> What you need to do:
Go from the first line below to the one with "11 a 14 y 18 a" and print each line exactly.

(Dataset items)
------------------------------------

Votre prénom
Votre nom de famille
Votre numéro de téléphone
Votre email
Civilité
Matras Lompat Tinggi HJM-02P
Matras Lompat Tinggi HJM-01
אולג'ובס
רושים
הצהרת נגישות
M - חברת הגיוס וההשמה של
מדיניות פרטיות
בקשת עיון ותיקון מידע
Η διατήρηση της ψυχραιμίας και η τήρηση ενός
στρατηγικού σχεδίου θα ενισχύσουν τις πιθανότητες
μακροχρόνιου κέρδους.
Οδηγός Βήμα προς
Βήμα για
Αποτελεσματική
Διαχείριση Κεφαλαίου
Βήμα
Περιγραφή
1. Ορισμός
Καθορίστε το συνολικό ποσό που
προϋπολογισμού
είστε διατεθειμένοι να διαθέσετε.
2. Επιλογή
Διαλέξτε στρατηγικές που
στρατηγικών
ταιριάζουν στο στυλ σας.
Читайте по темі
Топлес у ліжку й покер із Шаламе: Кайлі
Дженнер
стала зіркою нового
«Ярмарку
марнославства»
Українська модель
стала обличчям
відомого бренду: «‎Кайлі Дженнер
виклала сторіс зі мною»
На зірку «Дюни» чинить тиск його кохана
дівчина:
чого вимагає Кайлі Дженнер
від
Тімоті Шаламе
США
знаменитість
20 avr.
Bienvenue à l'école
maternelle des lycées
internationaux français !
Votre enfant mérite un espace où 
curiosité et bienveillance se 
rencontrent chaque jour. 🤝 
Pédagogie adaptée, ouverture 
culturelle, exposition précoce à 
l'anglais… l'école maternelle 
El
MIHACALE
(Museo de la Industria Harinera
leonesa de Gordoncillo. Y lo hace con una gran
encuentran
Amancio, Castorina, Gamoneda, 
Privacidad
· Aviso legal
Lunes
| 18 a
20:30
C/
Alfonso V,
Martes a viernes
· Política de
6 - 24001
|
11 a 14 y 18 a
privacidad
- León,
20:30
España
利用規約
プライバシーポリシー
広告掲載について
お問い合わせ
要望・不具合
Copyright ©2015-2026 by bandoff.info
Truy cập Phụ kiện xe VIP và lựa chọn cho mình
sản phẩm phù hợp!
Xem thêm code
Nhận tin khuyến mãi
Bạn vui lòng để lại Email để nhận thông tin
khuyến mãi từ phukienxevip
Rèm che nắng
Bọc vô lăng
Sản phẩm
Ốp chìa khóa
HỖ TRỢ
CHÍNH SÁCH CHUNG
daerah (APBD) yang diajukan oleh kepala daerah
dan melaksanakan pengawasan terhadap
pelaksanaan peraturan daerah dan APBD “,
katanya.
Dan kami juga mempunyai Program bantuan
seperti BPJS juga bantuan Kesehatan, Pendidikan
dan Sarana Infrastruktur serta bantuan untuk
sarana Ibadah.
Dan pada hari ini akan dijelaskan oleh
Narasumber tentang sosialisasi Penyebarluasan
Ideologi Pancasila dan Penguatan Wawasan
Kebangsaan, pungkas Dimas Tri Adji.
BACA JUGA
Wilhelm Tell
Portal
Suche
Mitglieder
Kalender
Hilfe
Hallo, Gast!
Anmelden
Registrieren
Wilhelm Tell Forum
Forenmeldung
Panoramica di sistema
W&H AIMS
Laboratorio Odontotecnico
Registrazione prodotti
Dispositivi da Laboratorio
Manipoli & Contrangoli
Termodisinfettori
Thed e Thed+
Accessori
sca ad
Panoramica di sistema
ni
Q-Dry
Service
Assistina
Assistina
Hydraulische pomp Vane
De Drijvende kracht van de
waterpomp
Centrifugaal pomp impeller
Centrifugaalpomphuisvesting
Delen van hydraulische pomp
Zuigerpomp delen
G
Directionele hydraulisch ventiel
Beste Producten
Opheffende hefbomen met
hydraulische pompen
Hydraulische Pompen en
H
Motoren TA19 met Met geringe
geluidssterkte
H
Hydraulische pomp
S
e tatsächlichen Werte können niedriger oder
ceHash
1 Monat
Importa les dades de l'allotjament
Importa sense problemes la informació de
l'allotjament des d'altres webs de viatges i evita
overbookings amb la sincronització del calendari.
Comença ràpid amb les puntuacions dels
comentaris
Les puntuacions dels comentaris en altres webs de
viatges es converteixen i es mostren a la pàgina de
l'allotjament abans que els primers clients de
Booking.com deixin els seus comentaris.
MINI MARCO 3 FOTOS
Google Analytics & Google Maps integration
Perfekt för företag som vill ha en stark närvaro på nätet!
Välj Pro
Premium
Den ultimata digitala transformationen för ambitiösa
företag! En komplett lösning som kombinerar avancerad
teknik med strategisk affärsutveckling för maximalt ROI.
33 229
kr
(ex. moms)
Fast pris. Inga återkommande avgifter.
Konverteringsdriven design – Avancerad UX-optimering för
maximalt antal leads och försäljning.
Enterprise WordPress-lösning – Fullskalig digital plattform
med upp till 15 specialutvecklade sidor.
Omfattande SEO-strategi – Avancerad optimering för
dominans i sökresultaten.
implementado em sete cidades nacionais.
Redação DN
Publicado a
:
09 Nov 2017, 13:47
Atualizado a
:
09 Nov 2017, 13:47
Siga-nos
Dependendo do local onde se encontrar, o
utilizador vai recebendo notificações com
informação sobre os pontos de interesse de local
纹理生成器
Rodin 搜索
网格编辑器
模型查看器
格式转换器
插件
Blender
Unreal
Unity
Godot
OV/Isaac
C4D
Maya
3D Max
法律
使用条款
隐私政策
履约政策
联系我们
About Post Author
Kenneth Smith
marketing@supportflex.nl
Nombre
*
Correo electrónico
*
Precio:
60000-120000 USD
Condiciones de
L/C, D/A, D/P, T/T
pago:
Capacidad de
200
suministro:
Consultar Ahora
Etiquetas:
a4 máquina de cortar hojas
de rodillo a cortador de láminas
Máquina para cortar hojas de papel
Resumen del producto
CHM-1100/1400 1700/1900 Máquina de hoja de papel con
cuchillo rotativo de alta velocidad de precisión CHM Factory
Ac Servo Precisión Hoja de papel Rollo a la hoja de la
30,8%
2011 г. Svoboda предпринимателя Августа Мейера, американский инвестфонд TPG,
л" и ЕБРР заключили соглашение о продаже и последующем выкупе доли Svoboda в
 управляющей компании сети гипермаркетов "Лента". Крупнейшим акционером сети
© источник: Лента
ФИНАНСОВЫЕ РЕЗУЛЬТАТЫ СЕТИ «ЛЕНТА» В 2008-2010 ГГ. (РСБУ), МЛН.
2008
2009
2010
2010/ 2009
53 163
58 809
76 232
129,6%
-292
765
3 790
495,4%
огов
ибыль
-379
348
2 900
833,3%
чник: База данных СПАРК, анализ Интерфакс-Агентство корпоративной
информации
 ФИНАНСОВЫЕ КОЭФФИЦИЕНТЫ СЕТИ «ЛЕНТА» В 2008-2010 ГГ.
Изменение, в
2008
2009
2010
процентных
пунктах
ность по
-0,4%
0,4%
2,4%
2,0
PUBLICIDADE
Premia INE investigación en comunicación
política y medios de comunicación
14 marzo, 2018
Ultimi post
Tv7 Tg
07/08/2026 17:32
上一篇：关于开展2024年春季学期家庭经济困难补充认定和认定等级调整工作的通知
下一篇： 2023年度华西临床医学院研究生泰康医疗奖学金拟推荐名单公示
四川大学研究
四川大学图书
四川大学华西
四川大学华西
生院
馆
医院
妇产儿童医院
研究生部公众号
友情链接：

------------------------------------

> Response area:
Votre prénom
Votre nom de famille
Votre numéro de téléphone
Votre email
Civilité
Matras Lompat Tinggi HJM-02P
Matras Lompat Tinggi HJM-01
אולג'ובס
רושים
הצהרת נגישות
M - חברת הגיוס וההשמה של
מדיניות פרטיות
בקשת עיון ותיקון מידע
Η διατήρηση της ψυχραιμίας και η τήρηση ενός
στρατηγικού σχεδίου θα ενισχύσουν τις πιθανότητες
μακροχρόνιου κέρδους.
Οδηγός Βήμα προς
Βήμα για
Αποτελεσματική
Διαχείριση Κεφαλαίου
Βήμα
Περιγραφή
1. Ορισμός
Καθορίστε το συνολικό ποσό που
προϋπολογισμού
είστε διατεθειμένοι να διαθέσετε.
2. Επιλογή
Διαλέξτε στρατηγικές που
στρατηγικών
ταιριάζουν στο στυλ σας.
Читайте по темі
Топлес у ліжку й покер із Шаламе: Кайлі
Дженнер
стала зіркою нового
«Ярмарку
марнославства»
Українська модель
стала обличчям
відомого бренду: «‎Кайлі Дженнер
виклала сторіс зі мною»
На зірку «Дюни» чинить тиск його кохана
дівчина:
чого вимагає Кайлі Дженнер
від
Тімоті Шаламе
США
знаменитість
20 avr.
Bienvenue à l'école
maternelle des lycées
internationaux français !
Votre enfant mérite un espace où 
curiosité et bienveillance se 
rencontrent chaque jour. 🤝 
Pédagogie adaptée, ouverture 
culturelle, exposition précoce à 
l'anglais… l'école maternelle 
El
MIHACALE
(Museo de la Industria Harinera
leonesa de Gordoncillo. Y lo hace con una gran
encuentran
Amancio, Castorina, Gamoneda, 
Privacidad
· Aviso legal
Lunes
| 18 a
20:30
C/
Alfonso V,
Martes a viernes
· Política de
6 - 24001
|
11 a 14 y 18 a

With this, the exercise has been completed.